Long-time Joe Louis Arena ice guru Al Sobotka, especially. He's in charge of the ice both at the arena and for the outdoor practice at Clark Park, which has kept him going non-stop of late, including last-minute work at the outdoor rink to shave off extra layers of ice because of recent rainfall.
Each rink will have its own dedicated Zamboni this weekend and both are sure to put on some high resurfacing mileage. It's all just part of the fun, though, and also a good precursor to what it will probably be like next winter for the first annual "Hockeytown Winter Festival" held from mid-December to Jan. 1, 2013 at an outdoor rink placed inside Detroit's Comerica Park.
The "Hockeytown Winter Festival" -- which coincides with the 2013 Bridgestone NHL Winter Classic outdoor game between the Red Wings and Toronto Maple Leafs at the University of Michigan's football stadium in Ann Arbor -- will feature hockey being played and coached at almost all levels, similar to this weekend's hockey festivities.
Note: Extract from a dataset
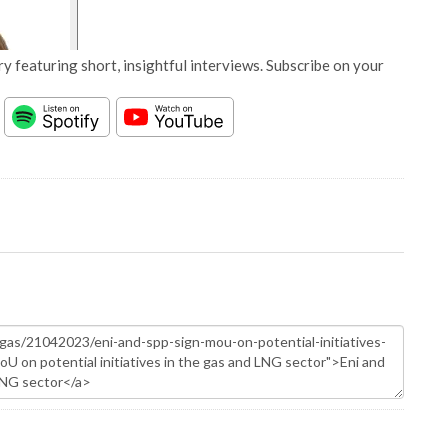
y featuring short, insightful interviews. Subscribe on your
"This time of year, the Super Bowl's over and there's not much else going on right now," Bedard said. "There's a lot of winter left, so let's take advantage of being outside -- whether you're playing hockey in the street or wherever you can play the game. This is a great year to get it started and then really wrap it up next year with all of the outdoor stuff. It's going to be fabulous."